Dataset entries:
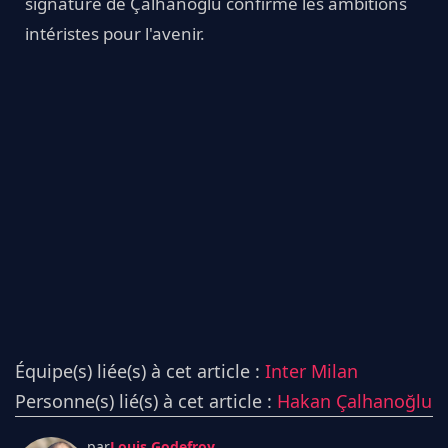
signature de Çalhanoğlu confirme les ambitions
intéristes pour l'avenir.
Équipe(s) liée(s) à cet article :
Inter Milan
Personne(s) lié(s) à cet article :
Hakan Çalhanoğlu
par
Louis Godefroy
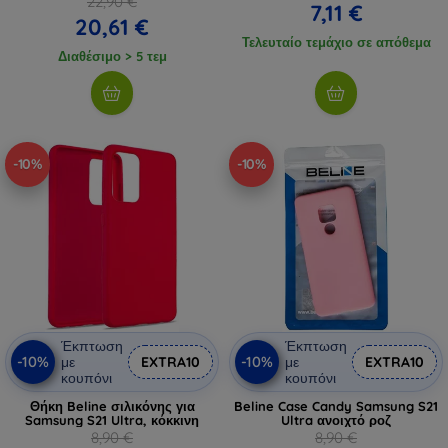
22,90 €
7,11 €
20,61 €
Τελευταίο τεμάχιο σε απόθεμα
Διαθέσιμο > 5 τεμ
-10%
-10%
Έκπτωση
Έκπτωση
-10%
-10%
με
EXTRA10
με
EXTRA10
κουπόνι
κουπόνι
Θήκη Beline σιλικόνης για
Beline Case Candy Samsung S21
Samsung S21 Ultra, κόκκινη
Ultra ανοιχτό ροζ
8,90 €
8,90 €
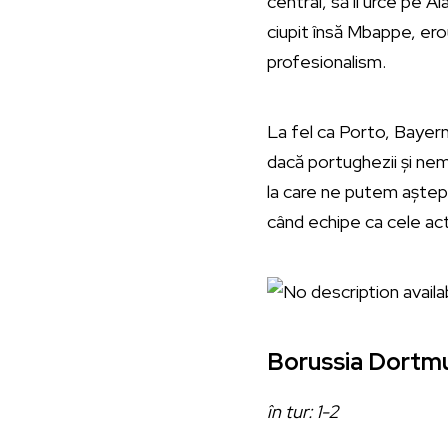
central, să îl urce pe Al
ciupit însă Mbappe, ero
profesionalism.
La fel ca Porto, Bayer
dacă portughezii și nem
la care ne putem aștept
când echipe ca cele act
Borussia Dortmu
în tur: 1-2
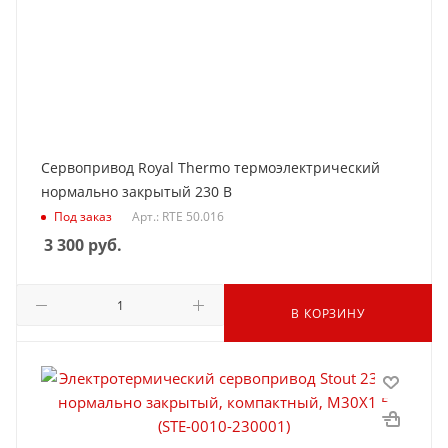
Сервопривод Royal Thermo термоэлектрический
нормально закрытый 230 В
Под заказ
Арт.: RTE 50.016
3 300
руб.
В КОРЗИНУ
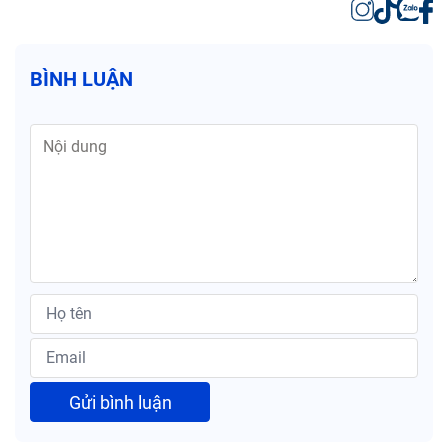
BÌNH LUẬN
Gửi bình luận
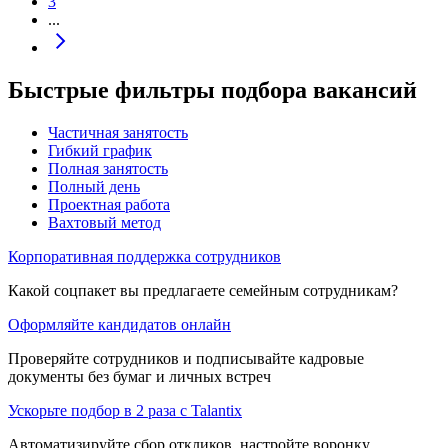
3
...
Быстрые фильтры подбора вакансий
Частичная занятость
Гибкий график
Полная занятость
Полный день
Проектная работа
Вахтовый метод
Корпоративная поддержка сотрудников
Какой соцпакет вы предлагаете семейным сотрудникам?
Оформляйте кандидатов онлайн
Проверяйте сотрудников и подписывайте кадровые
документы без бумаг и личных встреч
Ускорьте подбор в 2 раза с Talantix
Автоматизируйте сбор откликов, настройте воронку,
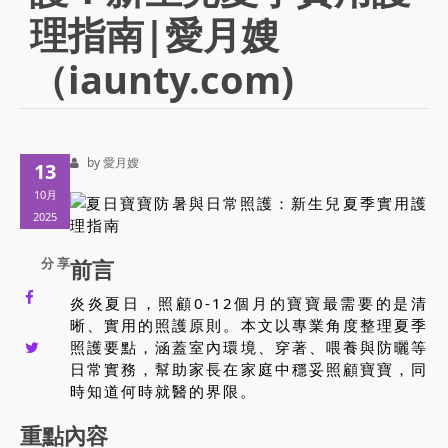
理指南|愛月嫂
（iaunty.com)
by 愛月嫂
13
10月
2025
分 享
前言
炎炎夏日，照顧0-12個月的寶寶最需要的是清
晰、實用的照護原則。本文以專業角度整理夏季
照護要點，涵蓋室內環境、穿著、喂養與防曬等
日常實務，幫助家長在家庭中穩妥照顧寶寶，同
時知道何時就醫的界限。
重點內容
---
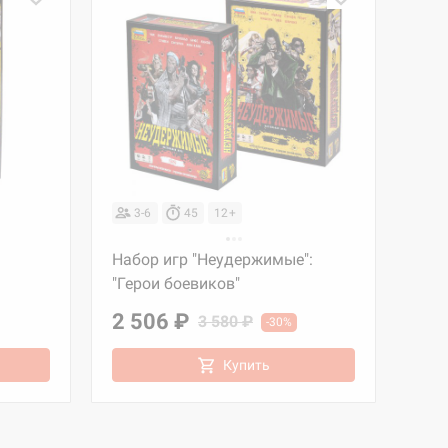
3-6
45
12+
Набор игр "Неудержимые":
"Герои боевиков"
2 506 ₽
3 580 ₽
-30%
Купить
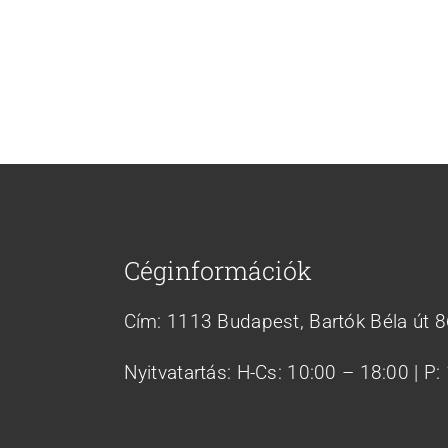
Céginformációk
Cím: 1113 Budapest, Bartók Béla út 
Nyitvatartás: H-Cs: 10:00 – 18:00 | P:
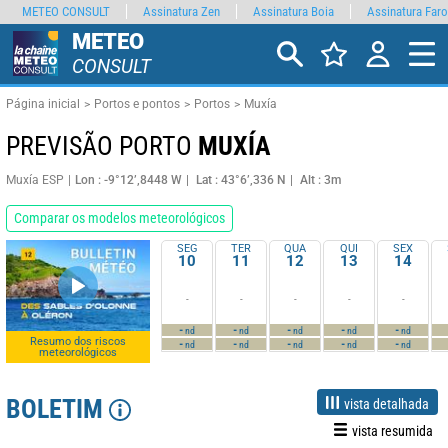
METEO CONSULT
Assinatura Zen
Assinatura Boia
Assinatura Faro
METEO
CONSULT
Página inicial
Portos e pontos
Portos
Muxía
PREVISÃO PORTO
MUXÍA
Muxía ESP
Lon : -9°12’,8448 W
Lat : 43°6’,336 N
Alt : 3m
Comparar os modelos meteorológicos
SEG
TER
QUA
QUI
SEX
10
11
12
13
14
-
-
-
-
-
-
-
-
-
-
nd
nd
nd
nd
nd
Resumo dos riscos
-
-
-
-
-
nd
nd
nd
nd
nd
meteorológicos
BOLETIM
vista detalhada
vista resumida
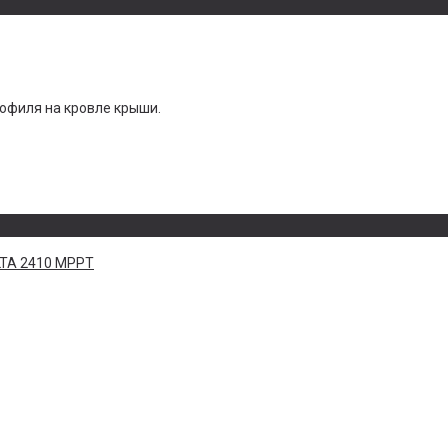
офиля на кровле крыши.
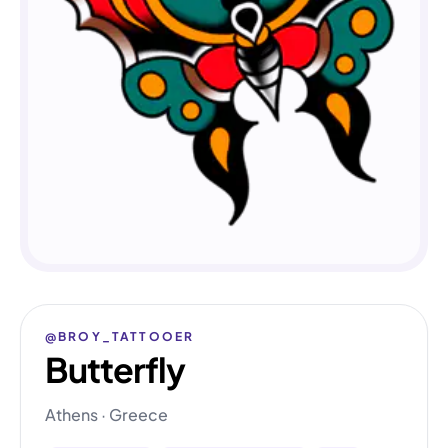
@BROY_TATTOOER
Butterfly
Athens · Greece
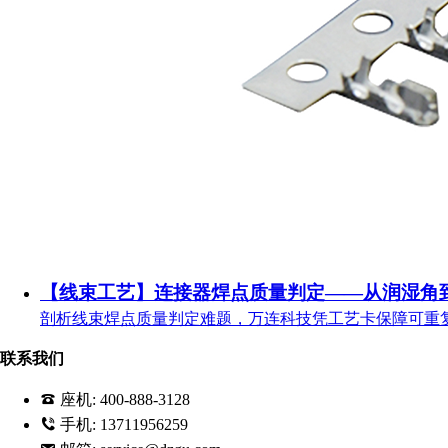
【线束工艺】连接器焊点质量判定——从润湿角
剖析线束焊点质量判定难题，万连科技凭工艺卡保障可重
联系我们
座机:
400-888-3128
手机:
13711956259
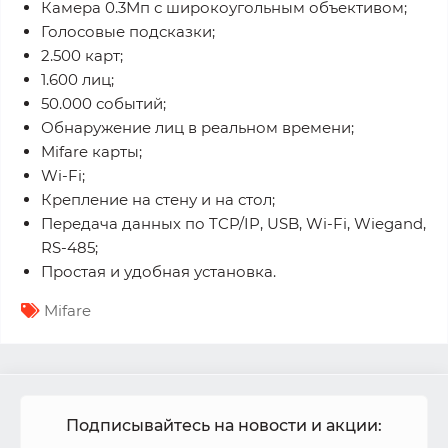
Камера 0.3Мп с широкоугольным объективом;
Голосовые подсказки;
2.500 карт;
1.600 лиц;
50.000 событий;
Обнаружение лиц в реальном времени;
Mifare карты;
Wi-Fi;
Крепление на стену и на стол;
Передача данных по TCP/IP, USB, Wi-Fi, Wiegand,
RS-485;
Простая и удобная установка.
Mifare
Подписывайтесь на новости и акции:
...
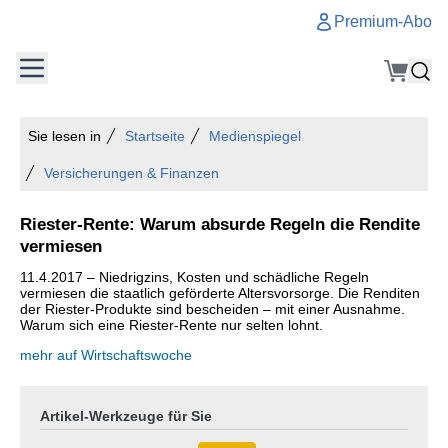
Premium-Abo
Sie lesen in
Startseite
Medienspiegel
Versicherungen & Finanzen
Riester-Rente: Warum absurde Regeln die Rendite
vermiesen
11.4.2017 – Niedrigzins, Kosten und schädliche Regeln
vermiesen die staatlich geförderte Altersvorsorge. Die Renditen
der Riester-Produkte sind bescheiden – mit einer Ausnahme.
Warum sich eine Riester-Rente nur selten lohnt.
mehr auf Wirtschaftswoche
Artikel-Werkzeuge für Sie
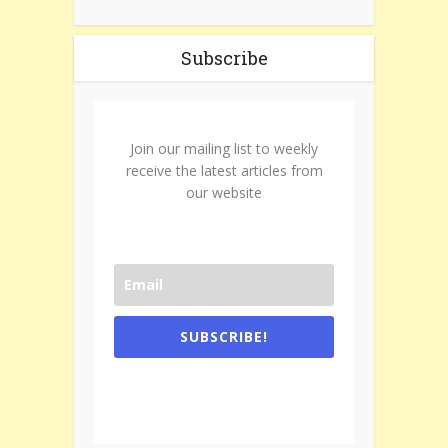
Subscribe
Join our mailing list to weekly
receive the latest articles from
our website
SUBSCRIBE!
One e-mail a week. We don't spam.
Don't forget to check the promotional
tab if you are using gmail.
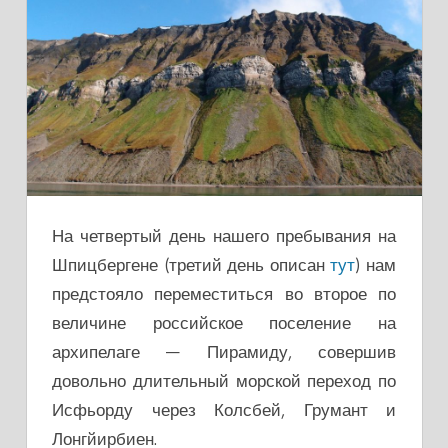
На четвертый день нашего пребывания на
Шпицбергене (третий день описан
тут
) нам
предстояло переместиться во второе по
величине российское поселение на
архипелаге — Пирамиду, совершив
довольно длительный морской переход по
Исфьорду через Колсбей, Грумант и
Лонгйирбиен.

◆ **Task goal**: Search the data above for the word "Regeln" and show every line that has it.

◆ **Written solution**:
Riester-Rente: Warum absurde Regeln die Rendite
11.4.2017 – Niedrigzins, Kosten und schädliche Regeln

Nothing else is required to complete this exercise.